What you don't see this quarter is there were no particularly large orders of the magnitude like a Phoenix PD. In fact, San Diego Sheriffs was on our pipeline we expect in the first quarter and it slipped into the second quarter and yet we were still able to meet an impressive sales result this quarter largely to the continued success in growth of the telesales team that brought in $3.3 million in business from the smaller agencies in the market. That's again I'll attribute that largely to the [arrear] that Jeff Kukowski has brought to our -- go to our sales team and our operations, our [program is life style] and the other things we are doing.
We also had a bit of a soft spot internationally in the quarter. International sales came in at about 10%, down from our historical levels. We attribute that largely to just the -- international tends to be lumpy, they tend to be some larger orders. As you know, we've been investing in international sales offices that really started in earnest about nine months ago. We are expecting to see those results take some time to kind of find the pump, but we are certainly of the belief that, that same regulator that's working in the US is going to help us internationally.

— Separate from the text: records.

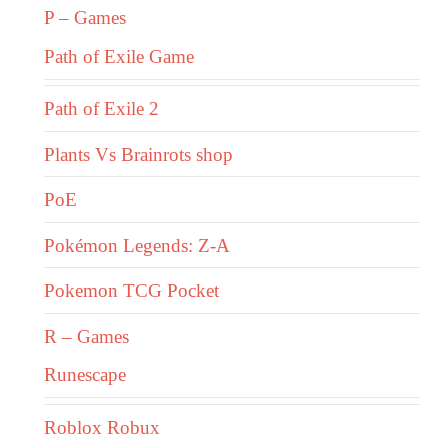
P – Games
Path of Exile Game
Path of Exile 2
Plants Vs Brainrots shop
PoE
Pokémon Legends: Z-A
Pokemon TCG Pocket
R – Games
Runescape
Roblox Robux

Let me shift now to talking about AXON Flex and EVIDENCE.com. Again, continued to see momentum in new adoptions on the marketplace. Bookings were up 300% over the first quarter of 2012, although down 17% sequentially. We attribute that to a couple of things; number one, the fourth quarter does tend to be a stronger quarter than the first, in general. The other is, if you look at the dynamics of the longer sales cycle in the Video segment, many of the agencies we were closing up through the end of the year were actually agencies which started working with, with our first-generation AXON Pro system before.
So they are sort of in the sales cycle, agencies like Havasu that we closed right around the end of the year. We've been working with them for about 18 months. So we are now getting into the point where we are really able the focus on many new agencies as we are scaling up the AXON Flex that really became commercially available last summer.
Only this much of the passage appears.